Records from a collection
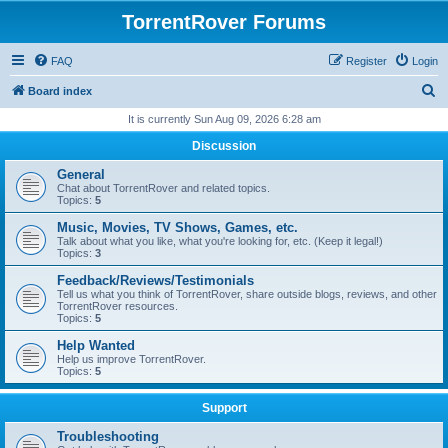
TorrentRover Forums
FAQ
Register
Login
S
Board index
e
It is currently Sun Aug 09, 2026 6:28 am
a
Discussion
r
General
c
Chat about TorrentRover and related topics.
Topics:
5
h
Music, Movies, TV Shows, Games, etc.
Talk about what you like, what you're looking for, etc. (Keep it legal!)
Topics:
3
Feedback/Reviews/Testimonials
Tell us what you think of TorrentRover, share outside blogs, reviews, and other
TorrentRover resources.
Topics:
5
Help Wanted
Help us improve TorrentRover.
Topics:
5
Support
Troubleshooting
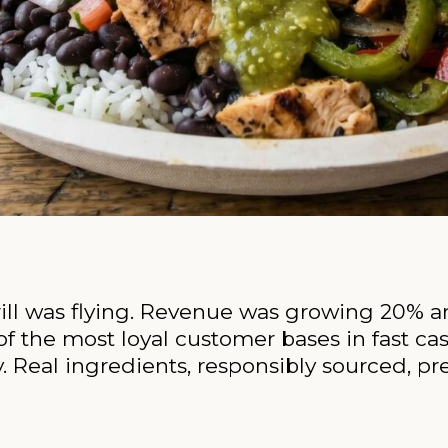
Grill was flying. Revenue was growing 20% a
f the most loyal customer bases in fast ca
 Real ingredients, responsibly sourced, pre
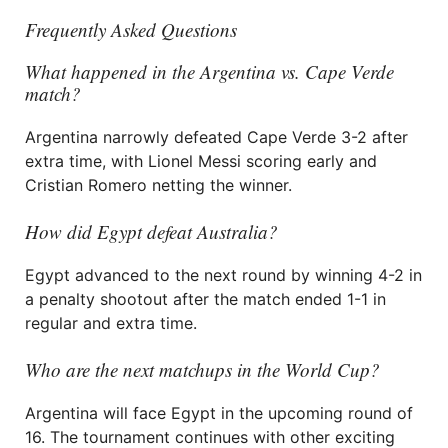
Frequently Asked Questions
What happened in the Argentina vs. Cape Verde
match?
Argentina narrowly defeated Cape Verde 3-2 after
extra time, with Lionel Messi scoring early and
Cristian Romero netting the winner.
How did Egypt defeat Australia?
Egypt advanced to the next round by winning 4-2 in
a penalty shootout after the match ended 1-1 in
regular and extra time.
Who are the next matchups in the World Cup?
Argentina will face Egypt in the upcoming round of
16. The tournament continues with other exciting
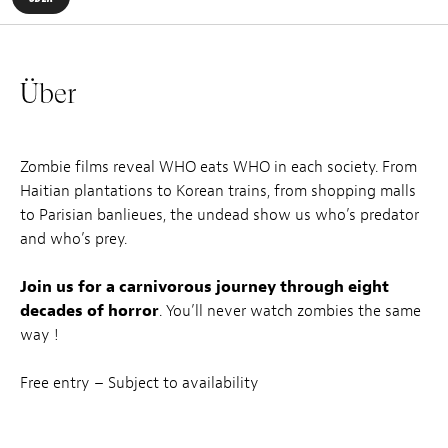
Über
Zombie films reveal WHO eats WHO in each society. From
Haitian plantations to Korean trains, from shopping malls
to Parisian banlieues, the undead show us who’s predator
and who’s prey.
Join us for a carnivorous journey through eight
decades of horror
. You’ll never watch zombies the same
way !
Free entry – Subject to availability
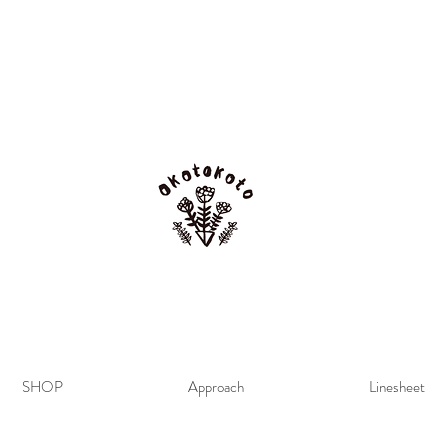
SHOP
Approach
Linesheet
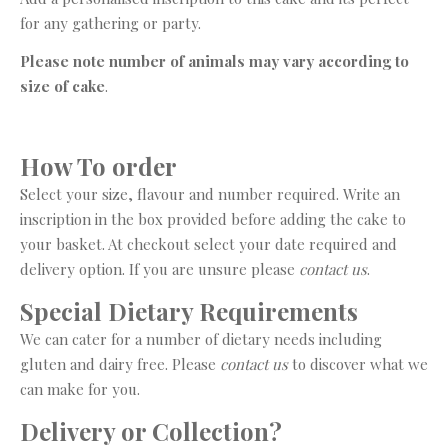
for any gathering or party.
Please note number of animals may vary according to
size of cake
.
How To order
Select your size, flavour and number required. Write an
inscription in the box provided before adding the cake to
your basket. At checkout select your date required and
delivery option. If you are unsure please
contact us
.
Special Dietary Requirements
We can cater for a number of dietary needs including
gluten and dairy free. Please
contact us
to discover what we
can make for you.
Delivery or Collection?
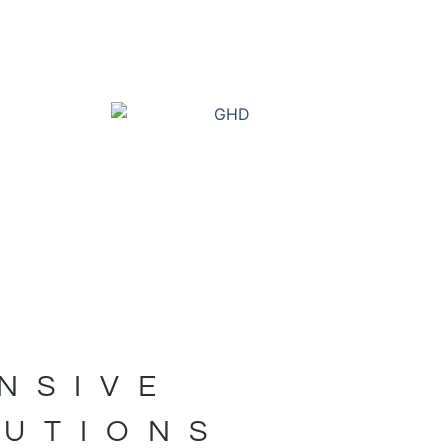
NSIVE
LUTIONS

PROBLEM DETAILS:
Set down the entries above again exactly, minus any image.

OUTPUT BELOW:
TorrentRover Forums
FAQ
Register
Login
S
Board index
e
It is currently Sun Aug 09, 2026 6:28 am
a
Discussion
r
General
c
Chat about TorrentRover and related topics.
Topics:
5
h
Music, Movies, TV Shows, Games, etc.
Talk about what you like, what you're looking for, etc. (Keep it legal!)
Topics:
3
Feedback/Reviews/Testimonials
Tell us what you think of TorrentRover, share outside blogs, reviews, and other
TorrentRover resources.
Topics:
5
Help Wanted
Help us improve TorrentRover.
Topics:
5
Support
Troubleshooting
Grill was flying. Revenue was growing 20% a
f the most loyal customer bases in fast ca
 Real ingredients, responsibly sourced, pre
Frequently Asked Questions
What happened in the Argentina vs. Cape Verde
match?
Argentina narrowly defeated Cape Verde 3-2 after
extra time, with Lionel Messi scoring early and
Cristian Romero netting the winner.
How did Egypt defeat Australia?
Egypt advanced to the next round by winning 4-2 in
a penalty shootout after the match ended 1-1 in
regular and extra time.
Who are the next matchups in the World Cup?
Argentina will face Egypt in the upcoming round of
16. The tournament continues with other exciting
Über
Zombie films reveal WHO eats WHO in each society. From
Haitian plantations to Korean trains, from shopping malls
to Parisian banlieues, the undead show us who’s predator
and who’s prey.
Join us for a carnivorous journey through eight
decades of horror
. You’ll never watch zombies the same
way !
Free entry – Subject to availability
SHOP
Approach
Linesheet
for any gathering or party.
Please note number of animals may vary according to
size of cake
.
How To order
Select your size, flavour and number required. Write an
inscription in the box provided before adding the cake to
your basket. At checkout select your date required and
delivery option. If you are unsure please
contact us
.
Special Dietary Requirements
We can cater for a number of dietary needs including
gluten and dairy free. Please
contact us
to discover what we
can make for you.
Delivery or Collection?
NSIVE
LUTIONS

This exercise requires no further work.